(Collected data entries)
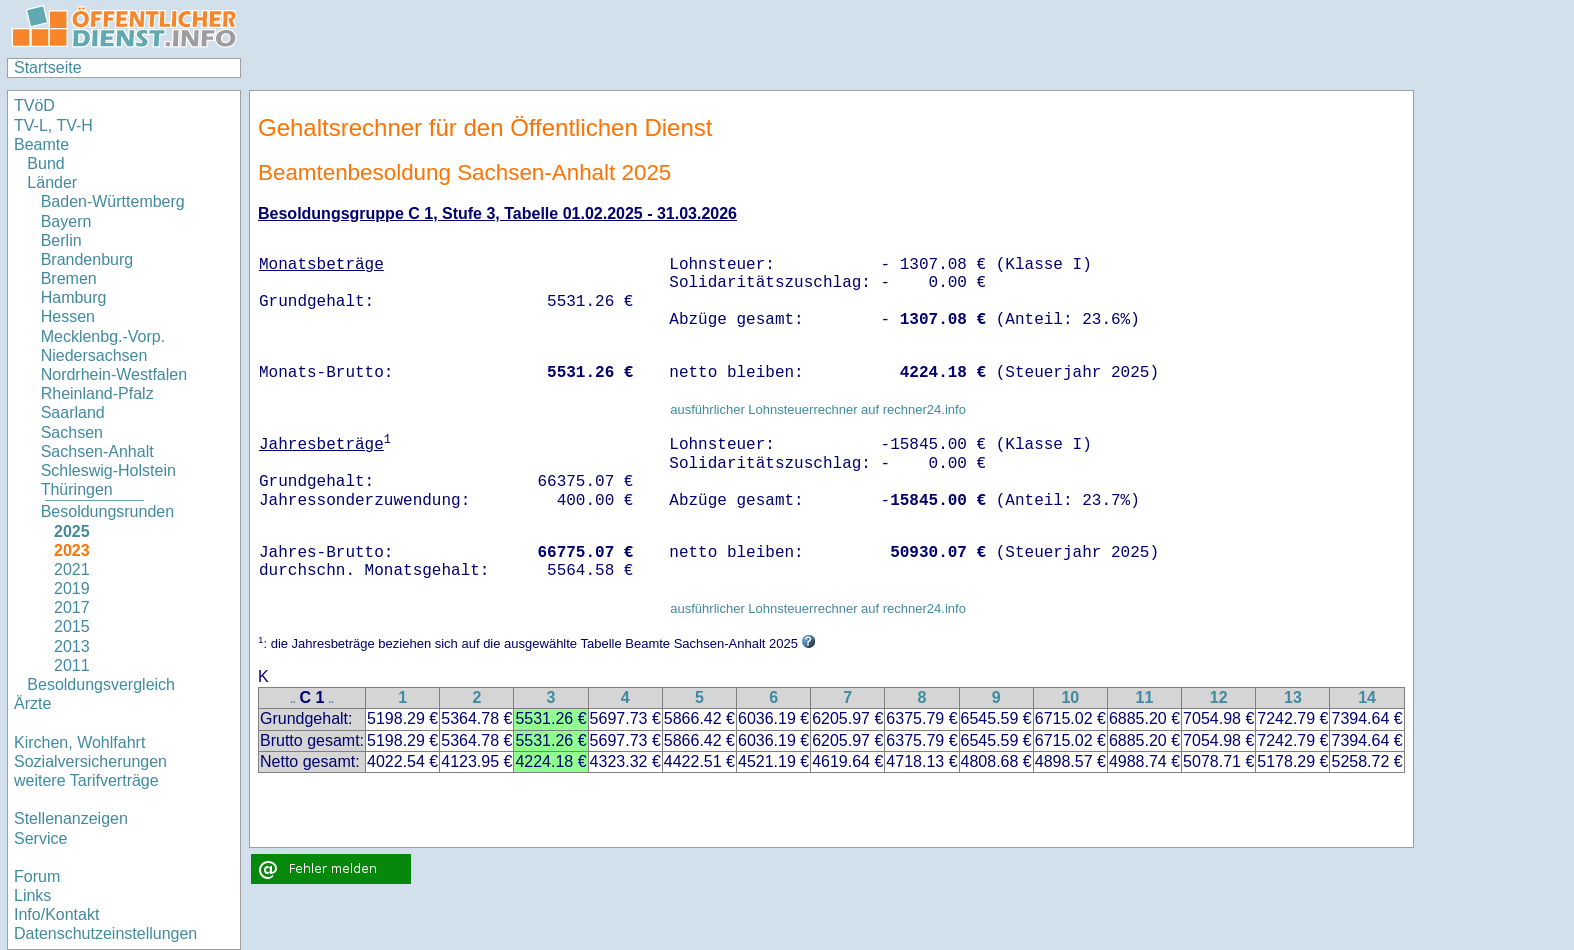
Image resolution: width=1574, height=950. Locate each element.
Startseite (48, 67)
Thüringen (77, 489)
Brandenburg (87, 259)
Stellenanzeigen (71, 818)
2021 (72, 569)
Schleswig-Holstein (108, 470)
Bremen (69, 278)
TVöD (34, 105)
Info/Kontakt (56, 914)
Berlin (61, 240)
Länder (52, 182)
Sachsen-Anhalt (97, 451)
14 (1367, 697)
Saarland (73, 412)
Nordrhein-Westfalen (114, 374)
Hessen (68, 316)
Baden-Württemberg (113, 201)
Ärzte (32, 703)
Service (40, 838)
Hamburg (74, 297)
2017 (72, 607)
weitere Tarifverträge (86, 780)
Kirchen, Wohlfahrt (79, 742)
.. (293, 699)
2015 (72, 626)
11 (1145, 697)
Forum (37, 876)
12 (1219, 697)
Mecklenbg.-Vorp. (103, 336)
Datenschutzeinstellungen (105, 933)
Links (32, 895)
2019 (72, 588)
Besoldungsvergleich (101, 684)
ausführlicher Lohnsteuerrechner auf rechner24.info (818, 409)
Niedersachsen (94, 355)
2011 (72, 665)
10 (1070, 697)
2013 (72, 646)
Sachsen (72, 432)
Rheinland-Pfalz (97, 393)
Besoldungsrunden (107, 511)
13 (1293, 697)
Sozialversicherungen (90, 761)
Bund (45, 163)
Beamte (41, 144)
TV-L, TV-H (53, 125)
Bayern (66, 221)
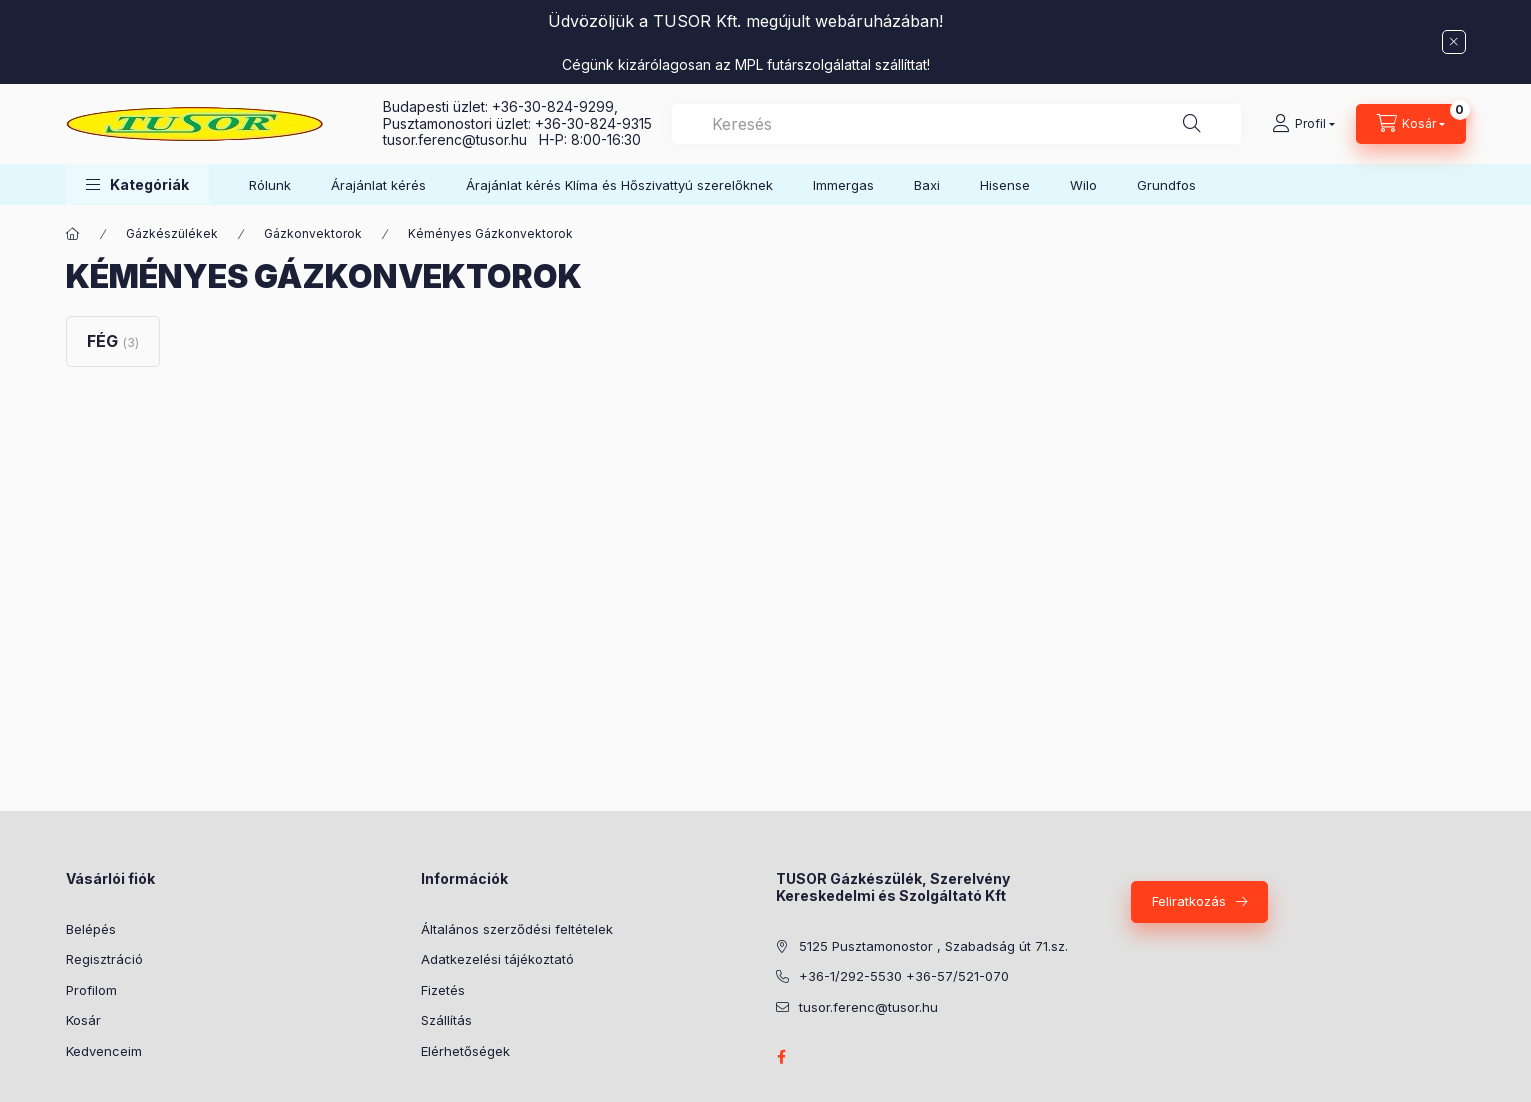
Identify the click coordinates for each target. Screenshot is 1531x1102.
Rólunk (270, 185)
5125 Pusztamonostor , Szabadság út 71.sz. (933, 946)
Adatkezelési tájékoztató (497, 959)
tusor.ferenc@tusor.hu (461, 139)
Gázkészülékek (172, 233)
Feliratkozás (1189, 901)
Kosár (83, 1020)
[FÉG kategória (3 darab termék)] (113, 341)
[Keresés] (1192, 124)
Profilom (91, 990)
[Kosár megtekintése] (1411, 124)
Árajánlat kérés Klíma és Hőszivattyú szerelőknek (619, 185)
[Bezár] (1454, 42)
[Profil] (1303, 124)
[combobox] (956, 124)
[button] (137, 184)
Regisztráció (104, 959)
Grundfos (1166, 185)
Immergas (843, 185)
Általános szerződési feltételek (517, 929)
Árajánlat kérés (378, 185)
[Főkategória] (73, 234)
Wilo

> _ASSIGNMENT_:
Only the number is needed here: how many lines of the records contain "Árajánlat"?

> _RESULT OF THIS EXERCISE_:
2